The secret_category webhook field is the one worth acting on if you have built any custom alerting. It is a small schema change that cleans up a real piece of operational mess. Check the recent GitHub Copilot update coverage on our news feed if you want broader context on how GitHub is layering security tooling across its platform.
One honest caveat: none of this replaces a process for rotating secrets regularly or auditing third-party access. Detection is a safety net, not a substitute for good key hygiene.
What to do about it
- Check whether your repositories use any of the three new secret types (Resend, APIclub, VolcEngine) and confirm your existing keys are not already exposed.
- If you have a
secret_scanning_alertwebhook integration, update your handler to read the newsecret_categoryfield and adjust your routing logic. - Enterprise admins: open the public monitoring alert list and review the new insight cards to get a baseline of current exposure by attribution type.
- If your team wants to partner with GitHub’s scanning program, open a support ticket with GitHub to start the process.
The practical takeaway: if you route GitHub security webhooks into any automation, add secret_category to your filter logic now before alert volume grows.
Frequently asked questions
What new secrets does GitHub secret scanning detect after the July 2026 update?
GitHub now detects two new secret types: apiclub_api_key from APIclub and resend_api_key from Resend.

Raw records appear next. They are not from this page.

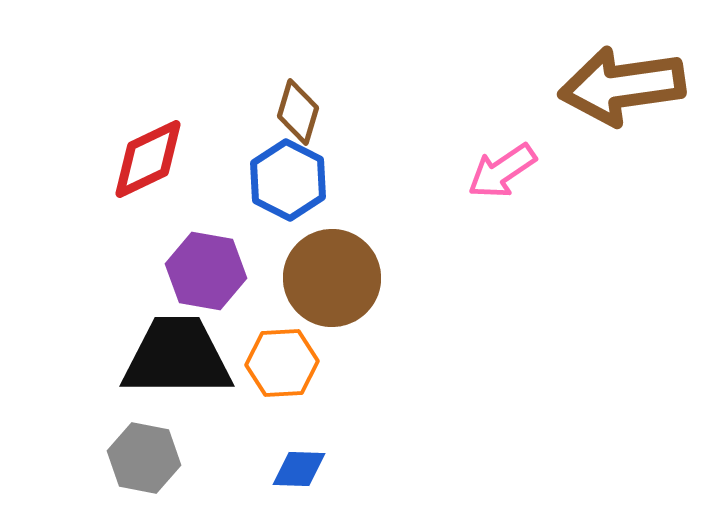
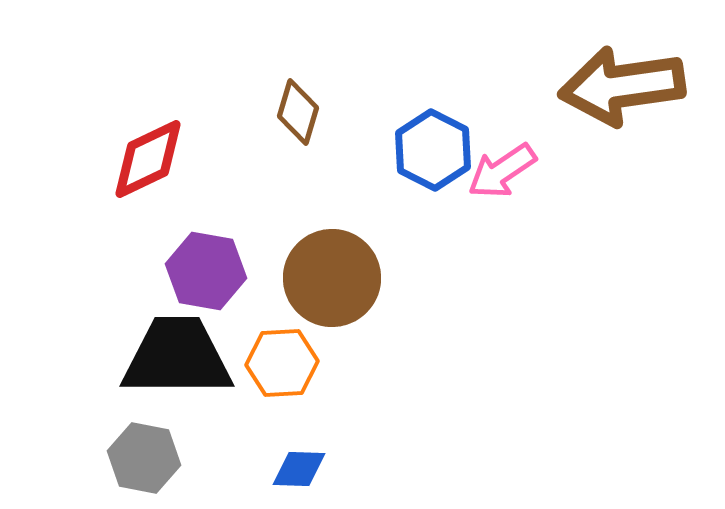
blue hexagon: moved 145 px right, 30 px up
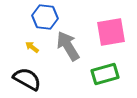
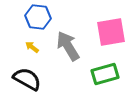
blue hexagon: moved 7 px left
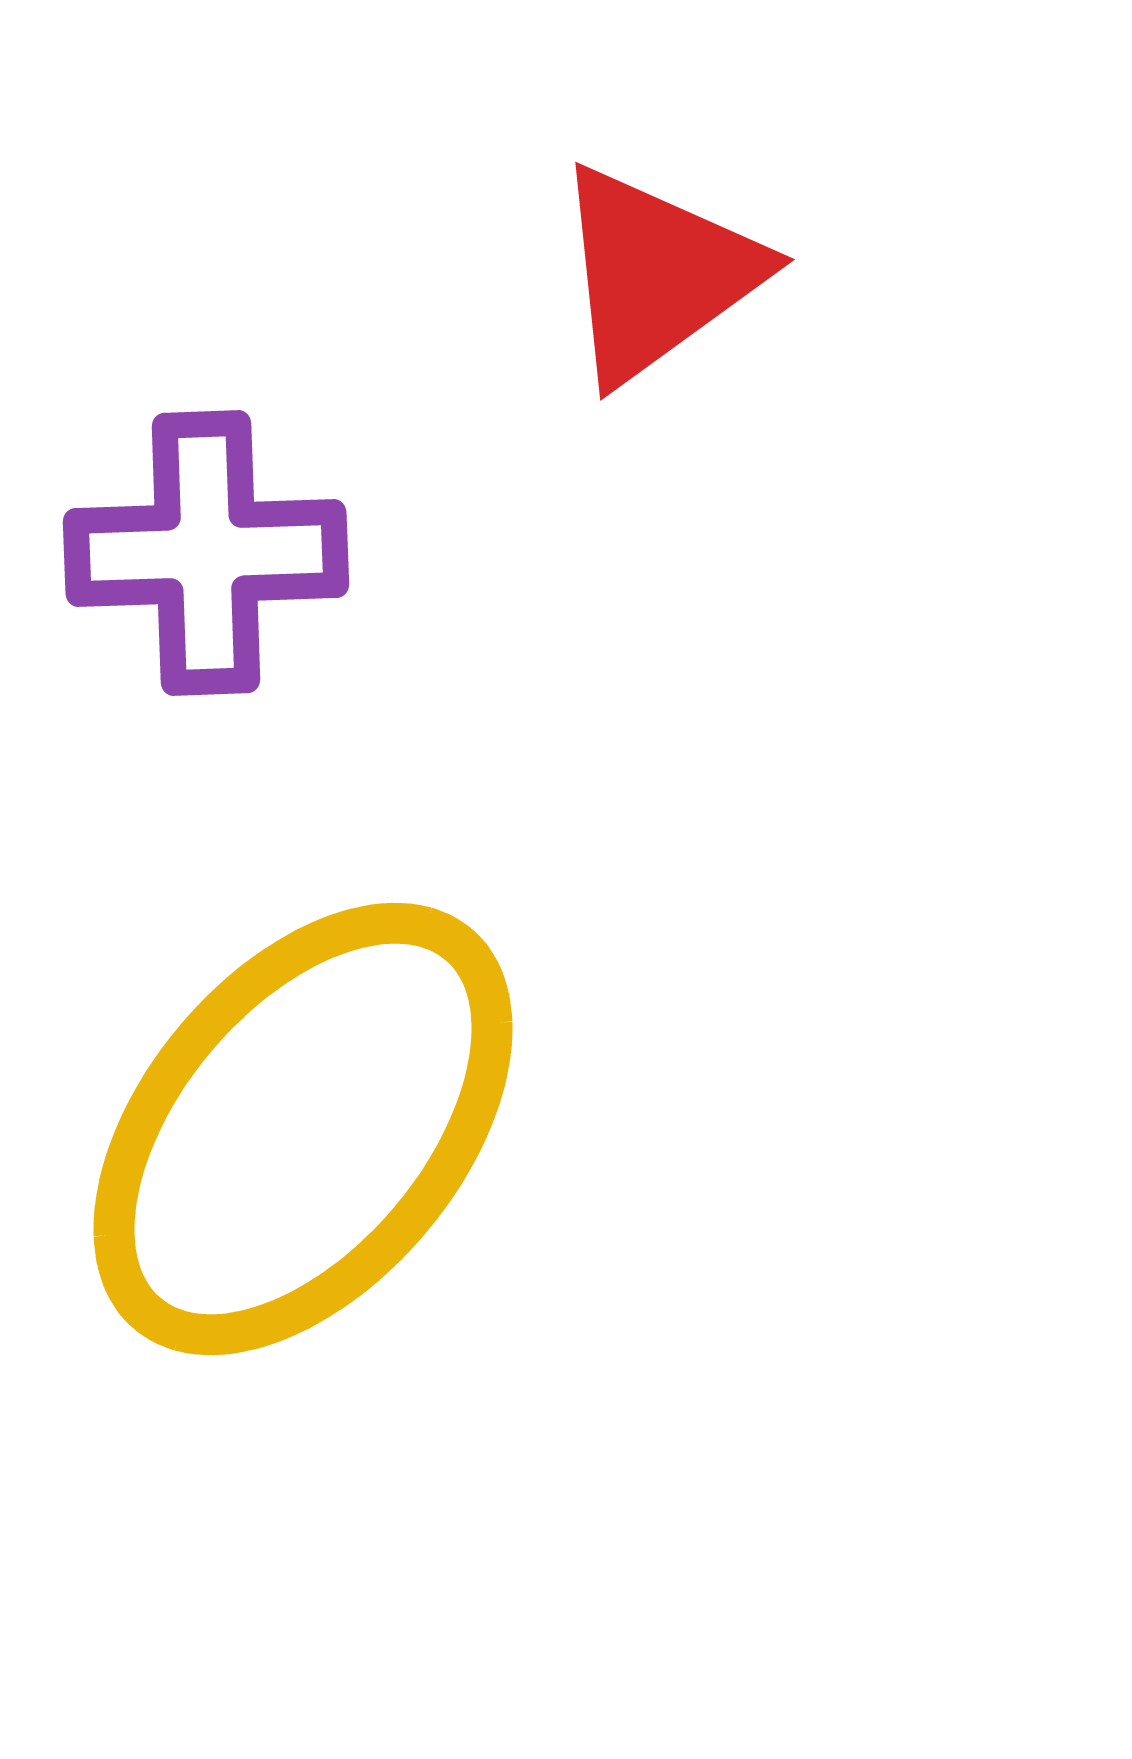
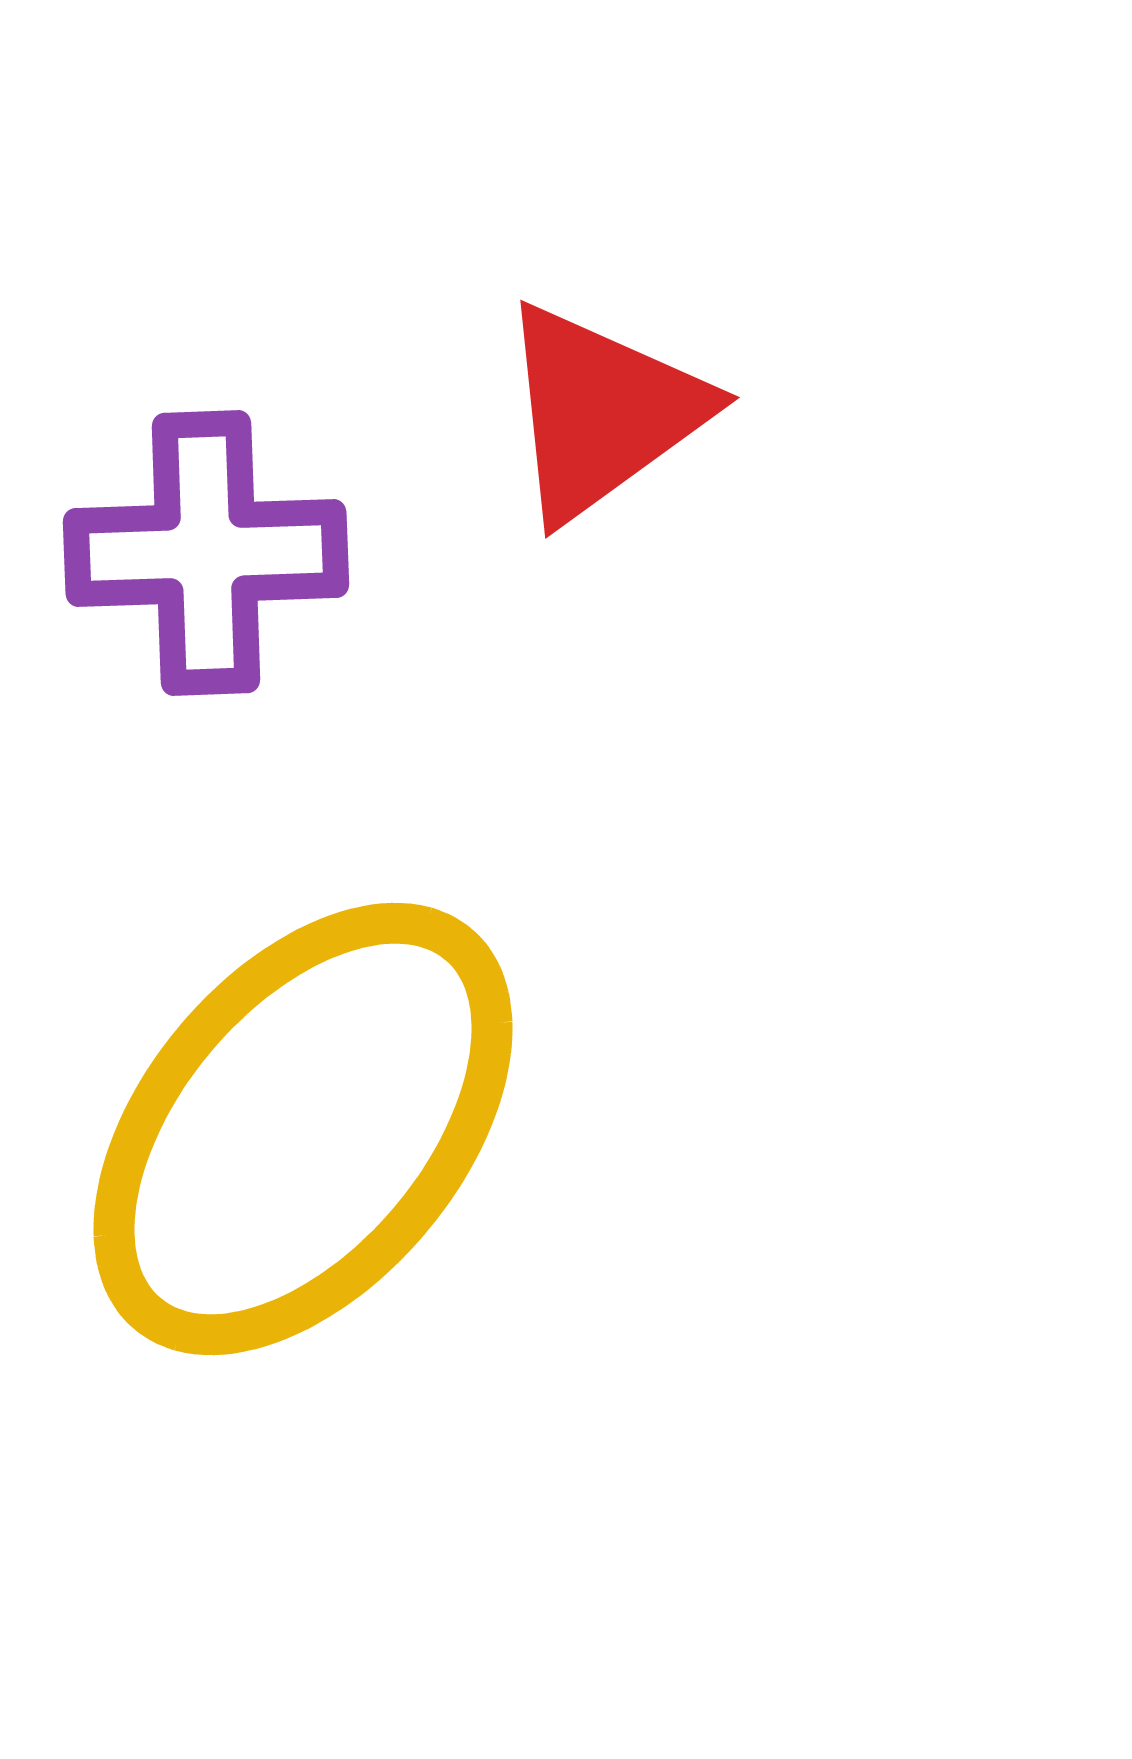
red triangle: moved 55 px left, 138 px down
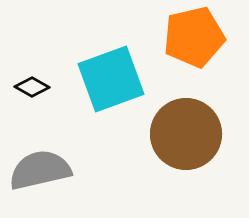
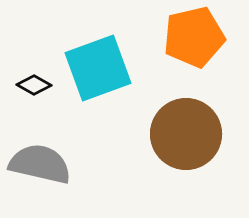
cyan square: moved 13 px left, 11 px up
black diamond: moved 2 px right, 2 px up
gray semicircle: moved 6 px up; rotated 26 degrees clockwise
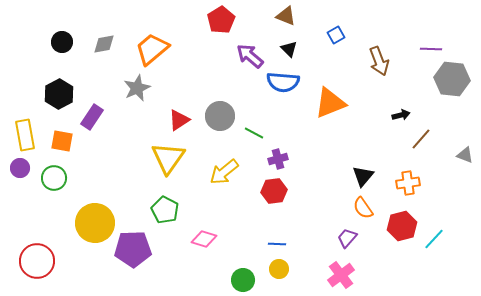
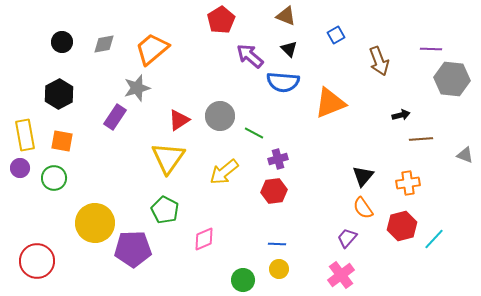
gray star at (137, 88): rotated 8 degrees clockwise
purple rectangle at (92, 117): moved 23 px right
brown line at (421, 139): rotated 45 degrees clockwise
pink diamond at (204, 239): rotated 40 degrees counterclockwise
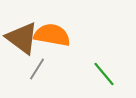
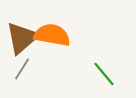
brown triangle: rotated 42 degrees clockwise
gray line: moved 15 px left
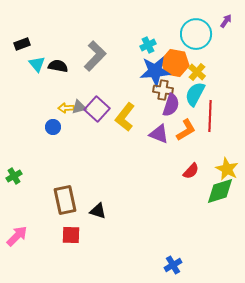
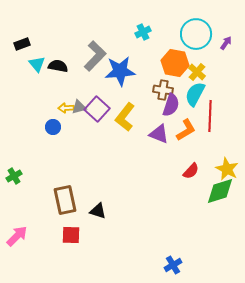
purple arrow: moved 22 px down
cyan cross: moved 5 px left, 13 px up
blue star: moved 35 px left
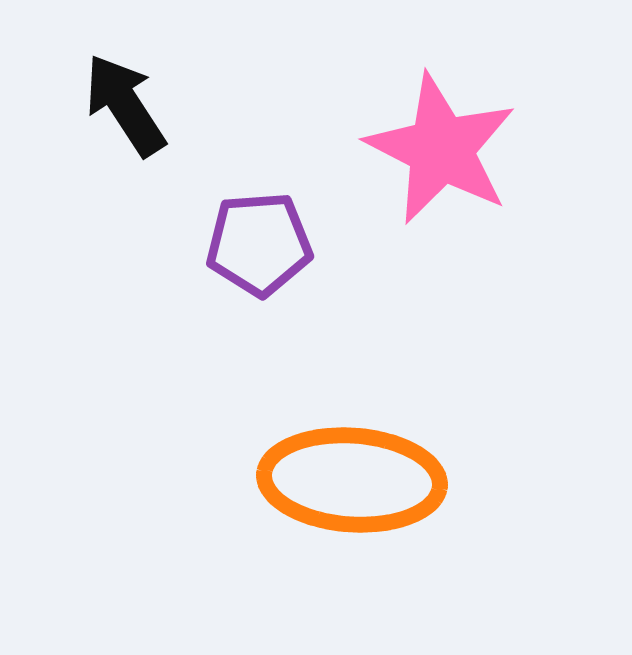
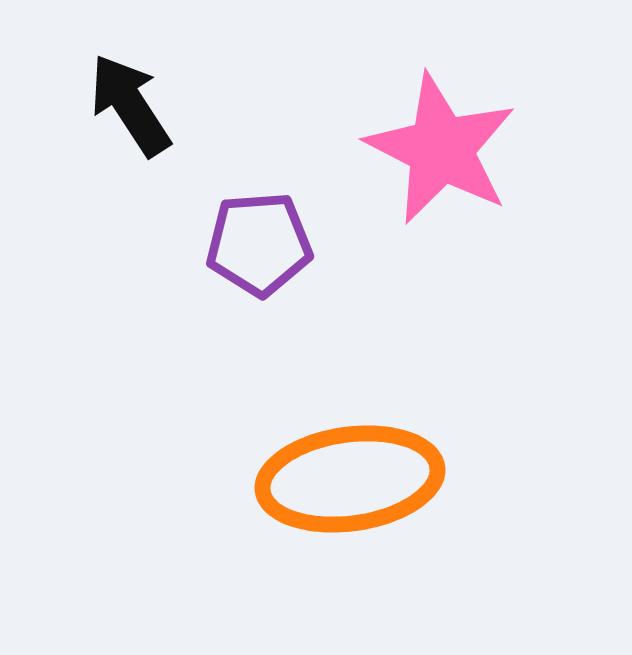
black arrow: moved 5 px right
orange ellipse: moved 2 px left, 1 px up; rotated 12 degrees counterclockwise
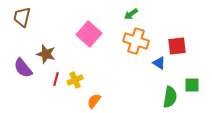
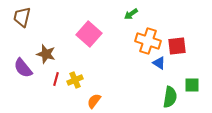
orange cross: moved 12 px right
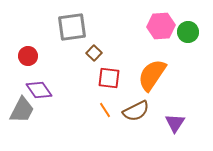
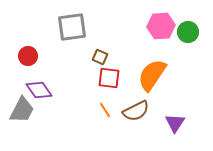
brown square: moved 6 px right, 4 px down; rotated 21 degrees counterclockwise
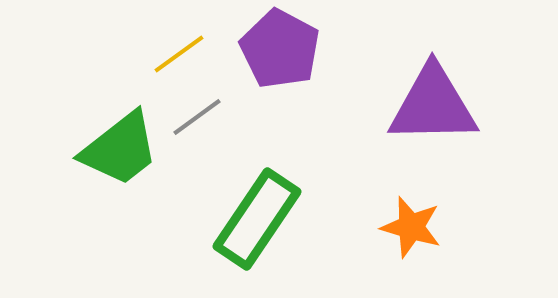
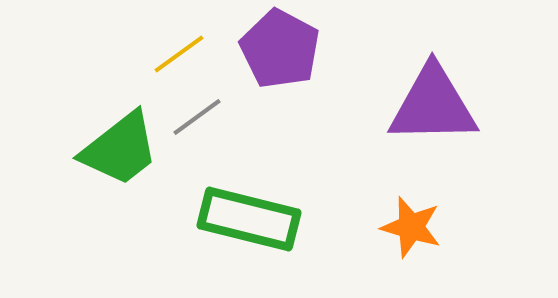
green rectangle: moved 8 px left; rotated 70 degrees clockwise
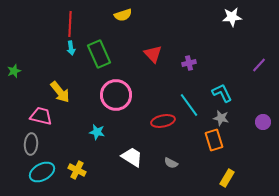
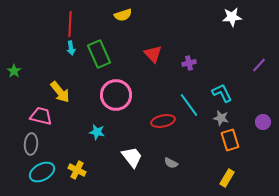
green star: rotated 16 degrees counterclockwise
orange rectangle: moved 16 px right
white trapezoid: rotated 20 degrees clockwise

Both are scanned automatically across repositories.
What does the secret_category field in the GitHub webhook payload mean?
The secret_category field takes two values: 'default' (provider-specific and custom patterns) or 'generic' (broad generic patterns and AI-detected secrets). It helps teams filter and route alerts without maintaining their own type-to-category mapping.
Which secrets are now blocked by GitHub push protection by default?
VolcEngine's volcengine_ark_api_key is now blocked by push protection by default on all repositories with secret scanning enabled, including free public repositories.
How does the GitHub secret scanning partnership program work?
GitHub scans public repositories for known token formats. When a partner's token is found, GitHub forwards the details to the issuing company, who can revoke the key or notify affected administrators. Resend is the latest partner to join the program.